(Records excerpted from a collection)
________________

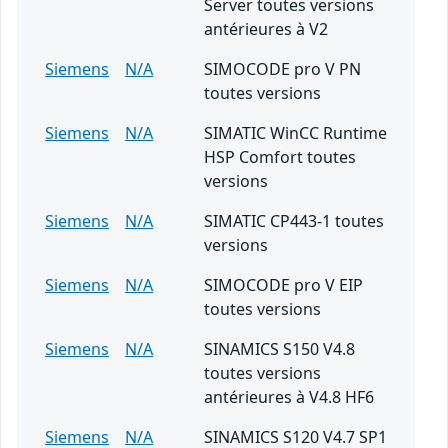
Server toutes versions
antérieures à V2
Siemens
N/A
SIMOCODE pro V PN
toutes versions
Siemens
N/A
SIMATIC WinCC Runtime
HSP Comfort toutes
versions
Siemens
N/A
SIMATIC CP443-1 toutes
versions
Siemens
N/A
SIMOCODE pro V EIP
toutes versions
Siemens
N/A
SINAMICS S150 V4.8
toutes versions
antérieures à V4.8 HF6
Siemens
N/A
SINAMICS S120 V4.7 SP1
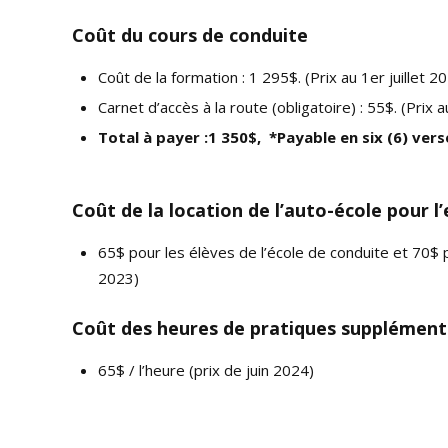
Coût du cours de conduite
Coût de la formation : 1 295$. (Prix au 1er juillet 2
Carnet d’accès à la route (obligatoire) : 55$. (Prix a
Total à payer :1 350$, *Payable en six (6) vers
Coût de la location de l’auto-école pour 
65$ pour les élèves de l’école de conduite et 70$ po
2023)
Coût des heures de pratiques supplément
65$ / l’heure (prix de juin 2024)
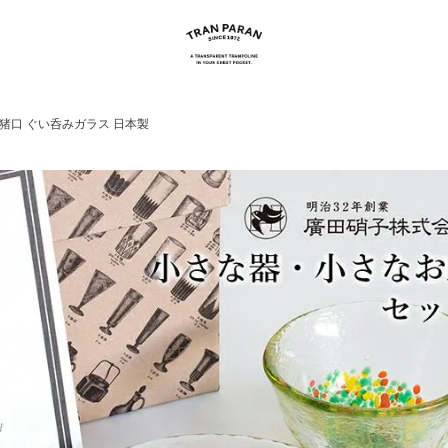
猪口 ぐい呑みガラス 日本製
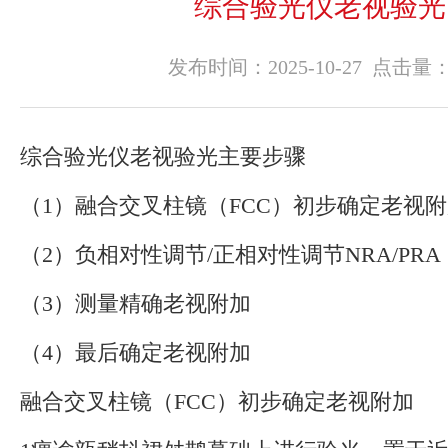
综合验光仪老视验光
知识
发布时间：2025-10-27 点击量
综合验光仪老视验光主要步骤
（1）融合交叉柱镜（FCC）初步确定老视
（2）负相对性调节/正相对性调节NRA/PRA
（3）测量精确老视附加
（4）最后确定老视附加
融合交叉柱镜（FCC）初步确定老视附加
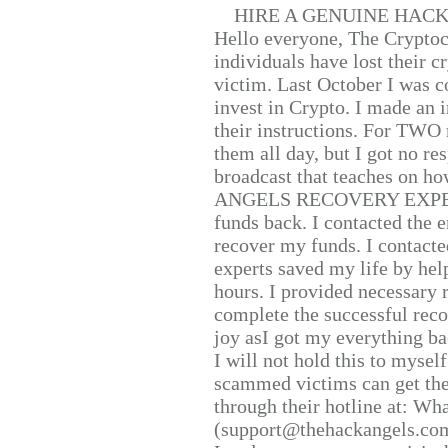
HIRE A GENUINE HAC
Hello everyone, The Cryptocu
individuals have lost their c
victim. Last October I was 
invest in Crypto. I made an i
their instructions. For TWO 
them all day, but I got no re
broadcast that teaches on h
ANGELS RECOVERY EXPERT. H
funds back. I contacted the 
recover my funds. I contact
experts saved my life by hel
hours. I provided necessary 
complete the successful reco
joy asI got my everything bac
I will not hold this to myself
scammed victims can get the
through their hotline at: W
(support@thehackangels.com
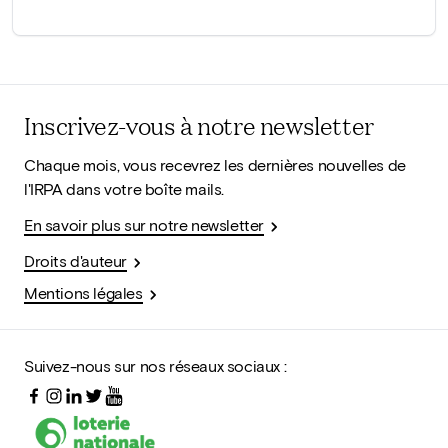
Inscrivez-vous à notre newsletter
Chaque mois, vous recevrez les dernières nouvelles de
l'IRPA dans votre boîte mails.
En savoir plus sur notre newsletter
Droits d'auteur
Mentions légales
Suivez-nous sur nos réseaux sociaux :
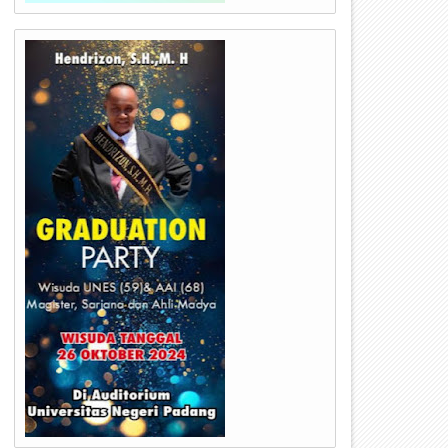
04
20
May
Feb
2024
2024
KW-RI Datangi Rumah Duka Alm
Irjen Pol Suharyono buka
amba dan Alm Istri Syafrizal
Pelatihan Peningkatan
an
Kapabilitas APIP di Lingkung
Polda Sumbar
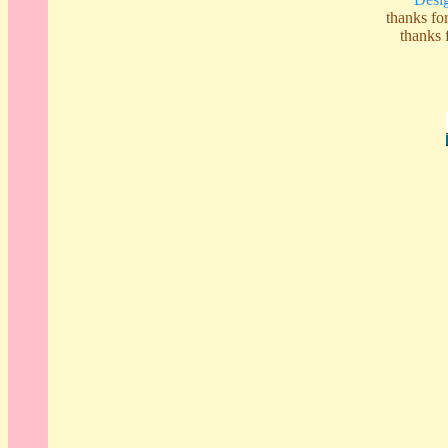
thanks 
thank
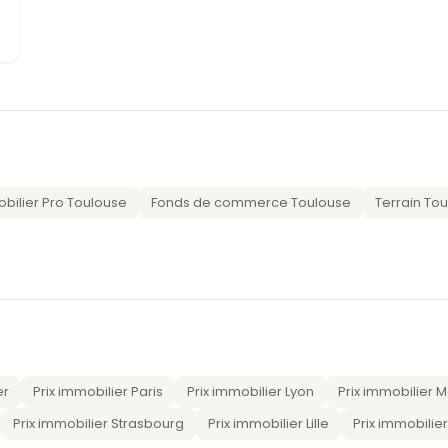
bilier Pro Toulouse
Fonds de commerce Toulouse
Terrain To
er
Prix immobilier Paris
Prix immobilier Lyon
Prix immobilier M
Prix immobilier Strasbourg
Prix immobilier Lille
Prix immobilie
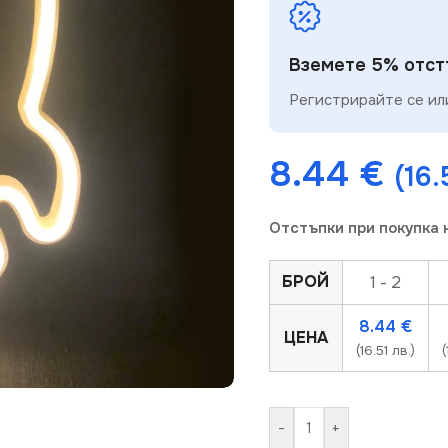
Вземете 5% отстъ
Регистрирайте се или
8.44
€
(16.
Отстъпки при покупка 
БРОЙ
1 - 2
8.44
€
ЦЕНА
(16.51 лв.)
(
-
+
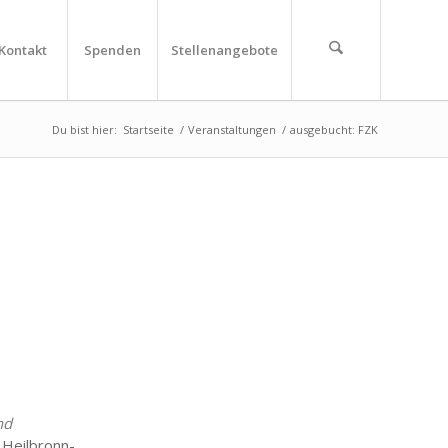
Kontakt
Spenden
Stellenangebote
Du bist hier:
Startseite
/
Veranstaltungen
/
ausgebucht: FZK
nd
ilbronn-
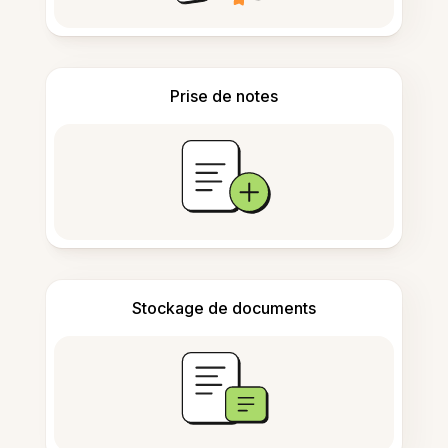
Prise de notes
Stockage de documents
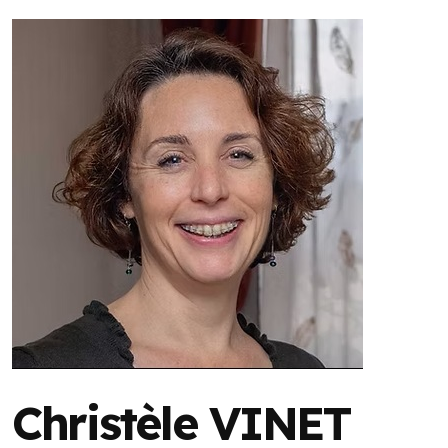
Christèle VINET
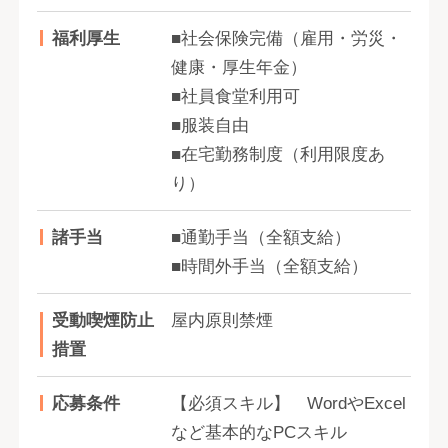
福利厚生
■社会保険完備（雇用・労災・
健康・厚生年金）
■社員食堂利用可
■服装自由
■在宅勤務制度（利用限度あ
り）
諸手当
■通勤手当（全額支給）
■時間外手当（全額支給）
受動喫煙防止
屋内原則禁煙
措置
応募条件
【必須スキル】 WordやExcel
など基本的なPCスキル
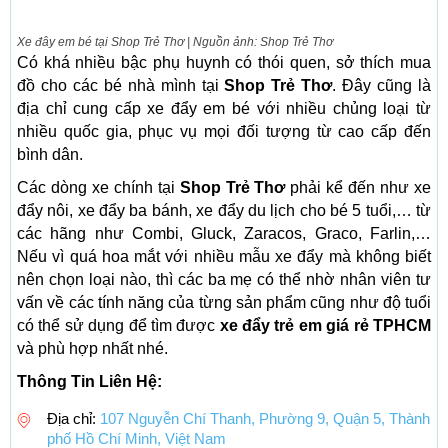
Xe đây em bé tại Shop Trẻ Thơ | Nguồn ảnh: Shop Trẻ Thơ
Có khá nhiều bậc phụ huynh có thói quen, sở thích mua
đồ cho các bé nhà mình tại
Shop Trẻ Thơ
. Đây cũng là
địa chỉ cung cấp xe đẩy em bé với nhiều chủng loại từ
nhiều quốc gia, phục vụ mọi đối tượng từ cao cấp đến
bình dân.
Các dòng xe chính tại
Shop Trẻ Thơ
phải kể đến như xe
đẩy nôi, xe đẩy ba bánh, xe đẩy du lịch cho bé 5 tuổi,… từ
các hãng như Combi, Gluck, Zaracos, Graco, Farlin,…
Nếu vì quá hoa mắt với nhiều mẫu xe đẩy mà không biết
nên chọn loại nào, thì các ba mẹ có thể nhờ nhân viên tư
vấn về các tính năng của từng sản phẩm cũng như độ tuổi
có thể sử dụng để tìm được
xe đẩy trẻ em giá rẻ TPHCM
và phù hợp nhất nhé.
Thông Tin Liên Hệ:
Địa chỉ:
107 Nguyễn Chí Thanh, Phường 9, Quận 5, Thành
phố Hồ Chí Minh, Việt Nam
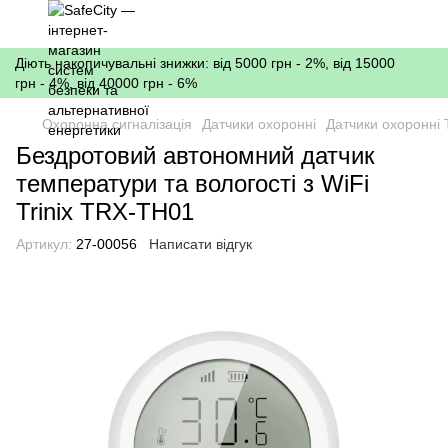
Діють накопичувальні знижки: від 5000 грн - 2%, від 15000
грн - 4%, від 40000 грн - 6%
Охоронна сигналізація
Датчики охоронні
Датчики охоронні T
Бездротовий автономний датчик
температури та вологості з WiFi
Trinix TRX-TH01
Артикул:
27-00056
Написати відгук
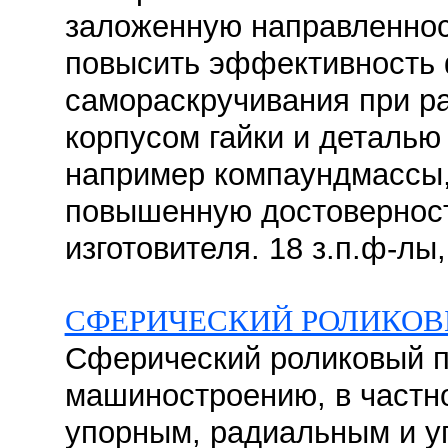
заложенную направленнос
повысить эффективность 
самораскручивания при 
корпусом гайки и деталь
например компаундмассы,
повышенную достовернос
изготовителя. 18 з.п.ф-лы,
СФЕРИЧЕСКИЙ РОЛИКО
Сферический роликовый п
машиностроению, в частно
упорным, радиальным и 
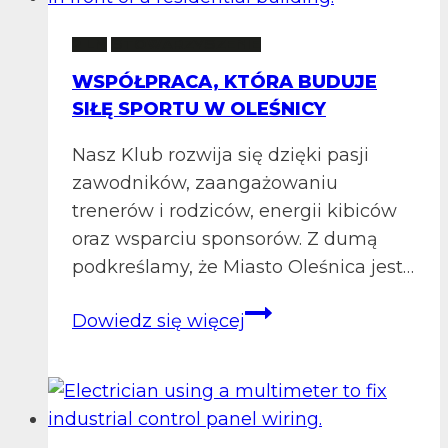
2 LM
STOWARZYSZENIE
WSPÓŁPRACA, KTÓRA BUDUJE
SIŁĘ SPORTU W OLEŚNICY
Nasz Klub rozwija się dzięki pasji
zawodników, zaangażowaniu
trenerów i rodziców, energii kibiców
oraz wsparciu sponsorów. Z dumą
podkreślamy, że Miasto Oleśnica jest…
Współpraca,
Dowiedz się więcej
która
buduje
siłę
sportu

________________

◆ **INSTRUCTIONS FOR THE TASK**
Leave the pictures out and repeat exactly the lines from the beginning of the records to the line bearing "Prix immobilier Paris", both ends counted.

◆ **REPLY TO THE EXERCISE**
Server toutes versions
antérieures à V2
Siemens
N/A
SIMOCODE pro V PN
toutes versions
Siemens
N/A
SIMATIC WinCC Runtime
HSP Comfort toutes
versions
Siemens
N/A
SIMATIC CP443-1 toutes
versions
Siemens
N/A
SIMOCODE pro V EIP
toutes versions
Siemens
N/A
SINAMICS S150 V4.8
toutes versions
antérieures à V4.8 HF6
Siemens
N/A
SINAMICS S120 V4.7 SP1
Coût du cours de conduite
Coût de la formation : 1 295$. (Prix au 1er juillet 2
Carnet d’accès à la route (obligatoire) : 55$. (Prix a
Total à payer :1 350$, *Payable en six (6) vers
Coût de la location de l’auto-école pour 
65$ pour les élèves de l’école de conduite et 70$ po
2023)
Coût des heures de pratiques supplément
65$ / l’heure (prix de juin 2024)
猪口 ぐい呑みガラス 日本製
综合验光仪老视验光
知识
发布时间：2025-10-27 点击量
综合验光仪老视验光主要步骤
（1）融合交叉柱镜（FCC）初步确定老视
（2）负相对性调节/正相对性调节NRA/PRA
（3）测量精确老视附加
（4）最后确定老视附加
融合交叉柱镜（FCC）初步确定老视附加
HIRE A GENUINE HAC
Hello everyone, The Cryptocu
individuals have lost their c
victim. Last October I was 
invest in Crypto. I made an i
their instructions. For TWO 
them all day, but I got no re
broadcast that teaches on h
ANGELS RECOVERY EXPERT. H
funds back. I contacted the 
recover my funds. I contact
experts saved my life by hel
hours. I provided necessary 
complete the successful reco
joy asI got my everything bac
I will not hold this to myself
scammed victims can get the
through their hotline at: W
(support@thehackangels.com
Inscrivez-vous à notre newsletter
Chaque mois, vous recevrez les dernières nouvelles de
l'IRPA dans votre boîte mails.
En savoir plus sur notre newsletter
Droits d'auteur
Mentions légales
Suivez-nous sur nos réseaux sociaux :
04
20
May
Feb
2024
2024
KW-RI Datangi Rumah Duka Alm
Irjen Pol Suharyono buka
amba dan Alm Istri Syafrizal
Pelatihan Peningkatan
an
Kapabilitas APIP di Lingkung
Polda Sumbar
thanks 
thank
bilier Pro Toulouse
Fonds de commerce Toulouse
Terrain To
er
Prix immobilier Paris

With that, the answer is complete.